Institutional data agreements can provide researchers with systematic access to data on academic activities that rely on third party software. Such agreements also make it possible to conduct experiments and causal-inference inquiries at departmental, divisional, or organizational levels. Where such agreements are not present, researchers must rely on ad hoc relationships to gain access to archived data or potential experimental environments. When data shares or experimental access are negotiated one by one, researchers have no guarantee that data will be consistently documented or that received datasets will be available for future replication. Without institutional support to maintain vendor relationships, it is difficult for individual researchers to obtain reliable and timely information about changes to the software that might affect the validity of ongoing experiments or previously collected data. When left implicit, the fiduciary status of student data inhibits data transfers between higher education institutions and third-party vendors.

Institutional support for research

Research and data analytics can both challenge and strengthen professional evaluations of instructional quality. As with technical infrastructure and vendor relationships, instructional evaluation is by no means a new activity in higher education. Colleges, universities, and other academic organizations may offer a wide range of services to assist faculty with curriculum development and course evaluation. However, these activities have rarely been linked to the training of new instructors or to institutional data collection efforts. While resources are made available to interested and self-motivated instructors, only a few institutions have made commitments to systematically and routinely evaluate instructional quality or student outcomes.

New technical tools make it possible to think of institutional data collection, instructional practice, and academic evaluation as parts of a continuous cycle of evidence-based improvement.  Participants in the research strand concurred that research on postsecondary instruction cannot advance without becoming more closely linked to both teacher training and ongoing instructional practice. For example, robust experimental designs can rarely be implemented without allowing researchers some say in how educational interventions are designed and delivered. Participants also suggested that linking these activities may make it easier to discern and measure relevant outcomes, rather than relying solely on the expertise and discretion of instructors or on student self-reports.

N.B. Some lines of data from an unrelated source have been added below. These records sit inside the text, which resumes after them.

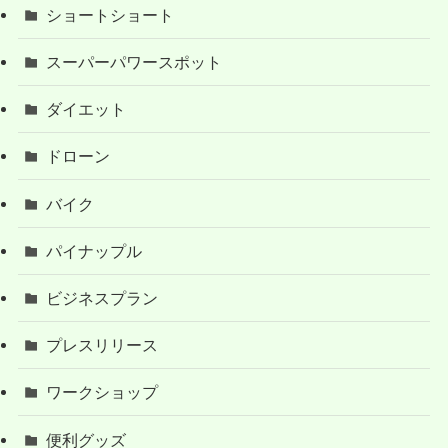
ショートショート
スーパーパワースポット
ダイエット
ドローン
バイク
パイナップル
ビジネスプラン
プレスリリース
ワークショップ
便利グッズ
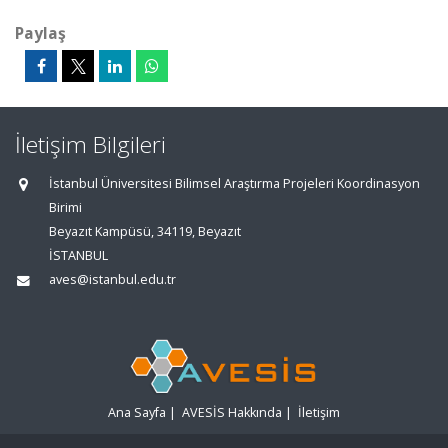
Paylaş
İletişim Bilgileri
İstanbul Üniversitesi Bilimsel Araştırma Projeleri Koordinasyon
Birimi
Beyazıt Kampüsü, 34119, Beyazıt
İSTANBUL
aves@istanbul.edu.tr
Ana Sayfa
|
AVESİS Hakkında
|
İletişim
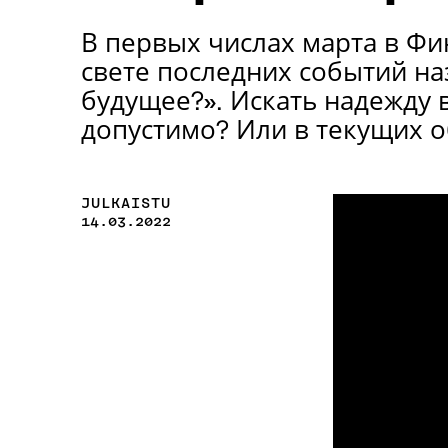
В первых числах марта в Ф
свете последних событий на
будущее?». Искать надежду
допустимо? Или в текущих о
JULKAISTU
14.03.2022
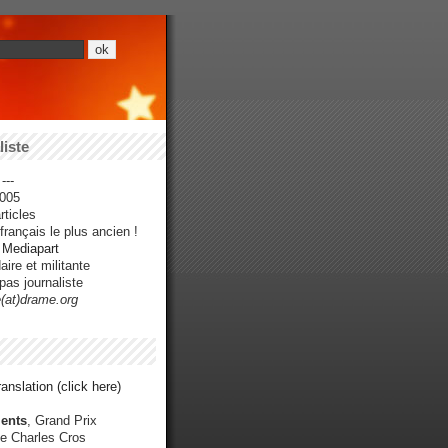
iste
---
005
ticles
rançais le plus ancien !
r Mediapart
ire et militante
pas journaliste
e(at)drame.org
anslation (click here)
ents
, Grand Prix
e Charles Cros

The prospect of systematic instructional design and evaluation also presents a challenge to the autonomy of academic professionals. Instruction has historically been treated as an art or tradition to be honed over time, rather than as an activity that might be gradually improved on the basis of evidence. Postsecondary instruction has no widely accepted norms of continuous improvement, peer review, or malpractice. Instructors are typically not taught to look for mistakes or missteps in their own teaching practice, or to question the assumptions they bring to teaching. This stands in sharp contrast to the norms of scientific research—a culture of collective questioning and systematic improvement with clearly defined ethical boundaries—norms to which many postsecondary instructors already ascribe in other aspects of their professional lives.

Higher education leaders, including researchers, are actively considering whether all participants in higher education may in fact have an ethical obligation to participate in intramural research on teaching and learning. Scientists working in this domain understand student data as both a personal good and a public good, to be used for the benefit of the individual student’s own education and for the generation of knowledge that can improve the education of others. The participants in the research strand envisioned building academic environments where students and instructors alike are active participants in building knowledge.